• What the task asks
Transcribe the entries in full, keeping each word as it is.

━━━━━━━━

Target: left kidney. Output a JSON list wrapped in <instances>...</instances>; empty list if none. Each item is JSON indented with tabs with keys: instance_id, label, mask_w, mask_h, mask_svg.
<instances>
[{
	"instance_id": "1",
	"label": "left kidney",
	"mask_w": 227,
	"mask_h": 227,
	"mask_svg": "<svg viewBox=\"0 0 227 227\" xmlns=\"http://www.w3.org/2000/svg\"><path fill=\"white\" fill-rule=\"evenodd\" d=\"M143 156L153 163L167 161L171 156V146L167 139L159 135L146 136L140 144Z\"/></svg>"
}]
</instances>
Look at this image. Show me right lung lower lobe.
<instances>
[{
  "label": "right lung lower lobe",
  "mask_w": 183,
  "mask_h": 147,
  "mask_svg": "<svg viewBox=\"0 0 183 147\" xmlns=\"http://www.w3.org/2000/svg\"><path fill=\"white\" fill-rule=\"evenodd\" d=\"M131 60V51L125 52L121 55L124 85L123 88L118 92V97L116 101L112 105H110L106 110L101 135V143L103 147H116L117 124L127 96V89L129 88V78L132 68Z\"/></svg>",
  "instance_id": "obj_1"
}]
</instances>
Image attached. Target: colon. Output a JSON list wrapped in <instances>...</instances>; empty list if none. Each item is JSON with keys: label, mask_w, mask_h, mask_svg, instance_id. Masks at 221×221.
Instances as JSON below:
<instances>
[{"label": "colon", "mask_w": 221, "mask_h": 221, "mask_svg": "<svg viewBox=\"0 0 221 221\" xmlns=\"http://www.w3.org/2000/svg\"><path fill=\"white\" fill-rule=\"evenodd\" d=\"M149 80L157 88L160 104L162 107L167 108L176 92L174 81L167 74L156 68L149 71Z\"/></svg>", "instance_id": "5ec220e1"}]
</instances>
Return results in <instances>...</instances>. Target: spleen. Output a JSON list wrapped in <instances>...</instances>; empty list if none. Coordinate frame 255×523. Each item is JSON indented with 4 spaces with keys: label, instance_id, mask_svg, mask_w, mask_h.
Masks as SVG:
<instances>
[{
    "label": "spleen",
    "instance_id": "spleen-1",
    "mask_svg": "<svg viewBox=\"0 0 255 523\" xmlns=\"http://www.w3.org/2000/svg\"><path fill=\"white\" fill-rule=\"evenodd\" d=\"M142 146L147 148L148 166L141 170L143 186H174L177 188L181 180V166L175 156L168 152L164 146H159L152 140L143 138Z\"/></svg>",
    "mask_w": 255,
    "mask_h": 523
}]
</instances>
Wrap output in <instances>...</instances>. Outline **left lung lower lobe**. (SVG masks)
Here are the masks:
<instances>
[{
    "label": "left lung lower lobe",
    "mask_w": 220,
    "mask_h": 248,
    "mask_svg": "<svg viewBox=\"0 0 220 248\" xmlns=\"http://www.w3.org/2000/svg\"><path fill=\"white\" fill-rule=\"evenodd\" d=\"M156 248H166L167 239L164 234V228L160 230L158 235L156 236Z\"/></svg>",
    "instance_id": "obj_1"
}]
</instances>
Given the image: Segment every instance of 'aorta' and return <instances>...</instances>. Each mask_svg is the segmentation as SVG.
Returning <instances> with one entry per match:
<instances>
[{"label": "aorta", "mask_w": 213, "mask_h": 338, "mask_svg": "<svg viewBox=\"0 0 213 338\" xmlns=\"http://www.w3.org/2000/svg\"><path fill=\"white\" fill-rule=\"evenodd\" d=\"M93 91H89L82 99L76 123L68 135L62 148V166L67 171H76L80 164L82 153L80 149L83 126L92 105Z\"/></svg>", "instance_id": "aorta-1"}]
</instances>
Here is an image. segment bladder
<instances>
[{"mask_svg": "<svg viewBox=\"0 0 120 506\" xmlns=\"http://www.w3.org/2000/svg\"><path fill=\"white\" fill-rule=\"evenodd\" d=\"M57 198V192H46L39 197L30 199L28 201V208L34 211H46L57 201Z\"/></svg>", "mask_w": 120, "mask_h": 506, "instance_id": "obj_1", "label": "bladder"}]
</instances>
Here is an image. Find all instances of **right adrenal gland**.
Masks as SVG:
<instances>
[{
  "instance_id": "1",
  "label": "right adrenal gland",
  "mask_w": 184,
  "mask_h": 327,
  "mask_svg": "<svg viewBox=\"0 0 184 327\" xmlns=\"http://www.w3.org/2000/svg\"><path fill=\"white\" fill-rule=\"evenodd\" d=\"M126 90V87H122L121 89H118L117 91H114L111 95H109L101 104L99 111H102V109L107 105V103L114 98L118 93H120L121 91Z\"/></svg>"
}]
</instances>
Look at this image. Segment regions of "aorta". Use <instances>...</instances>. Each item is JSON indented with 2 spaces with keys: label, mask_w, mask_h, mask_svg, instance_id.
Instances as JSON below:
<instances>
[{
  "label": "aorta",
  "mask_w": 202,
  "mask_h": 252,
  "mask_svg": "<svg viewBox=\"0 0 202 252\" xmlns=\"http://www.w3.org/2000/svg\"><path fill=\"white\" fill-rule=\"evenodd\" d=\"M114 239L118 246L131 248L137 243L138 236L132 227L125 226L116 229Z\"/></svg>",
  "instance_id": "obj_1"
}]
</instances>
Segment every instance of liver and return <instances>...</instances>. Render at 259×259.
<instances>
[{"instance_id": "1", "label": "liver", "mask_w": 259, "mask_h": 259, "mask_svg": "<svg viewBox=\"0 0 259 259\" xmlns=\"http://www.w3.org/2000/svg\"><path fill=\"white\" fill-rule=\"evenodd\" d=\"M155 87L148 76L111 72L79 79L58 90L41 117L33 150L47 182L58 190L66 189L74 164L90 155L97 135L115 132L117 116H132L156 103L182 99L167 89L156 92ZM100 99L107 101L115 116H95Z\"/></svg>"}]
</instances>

━━━━━━━━

• Answer to the problem
Target: left kidney. Output a JSON list wrapped in <instances>...</instances>; empty list if none. Each item is JSON indented with tabs with keys: instance_id, label, mask_w, mask_h, mask_svg.
<instances>
[{
	"instance_id": "1",
	"label": "left kidney",
	"mask_w": 227,
	"mask_h": 227,
	"mask_svg": "<svg viewBox=\"0 0 227 227\" xmlns=\"http://www.w3.org/2000/svg\"><path fill=\"white\" fill-rule=\"evenodd\" d=\"M143 156L153 163L167 161L171 156V146L167 139L159 135L146 136L140 144Z\"/></svg>"
}]
</instances>
Look at this image. Show me right lung lower lobe.
<instances>
[{
  "label": "right lung lower lobe",
  "mask_w": 183,
  "mask_h": 147,
  "mask_svg": "<svg viewBox=\"0 0 183 147\" xmlns=\"http://www.w3.org/2000/svg\"><path fill=\"white\" fill-rule=\"evenodd\" d=\"M131 60V51L125 52L121 55L124 85L123 88L118 92V97L116 101L112 105H110L106 110L101 135V143L103 147H116L117 124L127 96V89L129 88V78L132 68Z\"/></svg>",
  "instance_id": "obj_1"
}]
</instances>
Image attached. Target: colon. Output a JSON list wrapped in <instances>...</instances>; empty list if none. Each item is JSON with keys: label, mask_w, mask_h, mask_svg, instance_id. Masks at 221×221.
Instances as JSON below:
<instances>
[{"label": "colon", "mask_w": 221, "mask_h": 221, "mask_svg": "<svg viewBox=\"0 0 221 221\" xmlns=\"http://www.w3.org/2000/svg\"><path fill=\"white\" fill-rule=\"evenodd\" d=\"M149 80L157 88L160 104L162 107L167 108L176 92L174 81L167 74L156 68L149 71Z\"/></svg>", "instance_id": "5ec220e1"}]
</instances>
Return results in <instances>...</instances>. Target: spleen. Output a JSON list wrapped in <instances>...</instances>; empty list if none. Coordinate frame 255×523. Each item is JSON indented with 4 spaces with keys: label, instance_id, mask_svg, mask_w, mask_h.
Masks as SVG:
<instances>
[{
    "label": "spleen",
    "instance_id": "spleen-1",
    "mask_svg": "<svg viewBox=\"0 0 255 523\" xmlns=\"http://www.w3.org/2000/svg\"><path fill=\"white\" fill-rule=\"evenodd\" d=\"M142 146L147 148L148 166L141 170L143 186H174L177 188L181 180V166L175 156L168 152L164 146H159L152 140L143 138Z\"/></svg>",
    "mask_w": 255,
    "mask_h": 523
}]
</instances>
Wrap output in <instances>...</instances>. Outline **left lung lower lobe**. (SVG masks)
Here are the masks:
<instances>
[{
    "label": "left lung lower lobe",
    "mask_w": 220,
    "mask_h": 248,
    "mask_svg": "<svg viewBox=\"0 0 220 248\" xmlns=\"http://www.w3.org/2000/svg\"><path fill=\"white\" fill-rule=\"evenodd\" d=\"M156 248H166L167 239L164 234V228L160 230L158 235L156 236Z\"/></svg>",
    "instance_id": "obj_1"
}]
</instances>
Given the image: Segment every instance of 'aorta' and return <instances>...</instances>. Each mask_svg is the segmentation as SVG.
Returning <instances> with one entry per match:
<instances>
[{"label": "aorta", "mask_w": 213, "mask_h": 338, "mask_svg": "<svg viewBox=\"0 0 213 338\" xmlns=\"http://www.w3.org/2000/svg\"><path fill=\"white\" fill-rule=\"evenodd\" d=\"M93 91H89L82 99L76 123L68 135L62 148V166L67 171H76L80 164L82 153L80 149L83 126L92 105Z\"/></svg>", "instance_id": "aorta-1"}]
</instances>
Here is an image. segment bladder
<instances>
[{"mask_svg": "<svg viewBox=\"0 0 120 506\" xmlns=\"http://www.w3.org/2000/svg\"><path fill=\"white\" fill-rule=\"evenodd\" d=\"M57 198V192H46L39 197L30 199L28 201V208L34 211H46L57 201Z\"/></svg>", "mask_w": 120, "mask_h": 506, "instance_id": "obj_1", "label": "bladder"}]
</instances>
Here is an image. Find all instances of **right adrenal gland**.
Masks as SVG:
<instances>
[{
  "instance_id": "1",
  "label": "right adrenal gland",
  "mask_w": 184,
  "mask_h": 327,
  "mask_svg": "<svg viewBox=\"0 0 184 327\" xmlns=\"http://www.w3.org/2000/svg\"><path fill=\"white\" fill-rule=\"evenodd\" d=\"M126 90V87H122L121 89H118L117 91H114L111 95H109L101 104L99 111H102V109L107 105V103L114 98L118 93H120L121 91Z\"/></svg>"
}]
</instances>
Look at this image. Segment regions of "aorta". Use <instances>...</instances>. Each item is JSON indented with 2 spaces with keys: label, mask_w, mask_h, mask_svg, instance_id.
Instances as JSON below:
<instances>
[{
  "label": "aorta",
  "mask_w": 202,
  "mask_h": 252,
  "mask_svg": "<svg viewBox=\"0 0 202 252\" xmlns=\"http://www.w3.org/2000/svg\"><path fill=\"white\" fill-rule=\"evenodd\" d=\"M114 239L118 246L131 248L137 243L138 236L132 227L125 226L116 229Z\"/></svg>",
  "instance_id": "obj_1"
}]
</instances>
Segment every instance of liver and return <instances>...</instances>. Render at 259×259.
<instances>
[{"instance_id": "1", "label": "liver", "mask_w": 259, "mask_h": 259, "mask_svg": "<svg viewBox=\"0 0 259 259\" xmlns=\"http://www.w3.org/2000/svg\"><path fill=\"white\" fill-rule=\"evenodd\" d=\"M155 87L148 76L111 72L79 79L58 90L41 117L33 150L47 182L58 190L66 189L74 164L90 155L97 135L115 132L117 116H132L156 103L182 99L167 89L156 92ZM100 99L107 101L115 116H95Z\"/></svg>"}]
</instances>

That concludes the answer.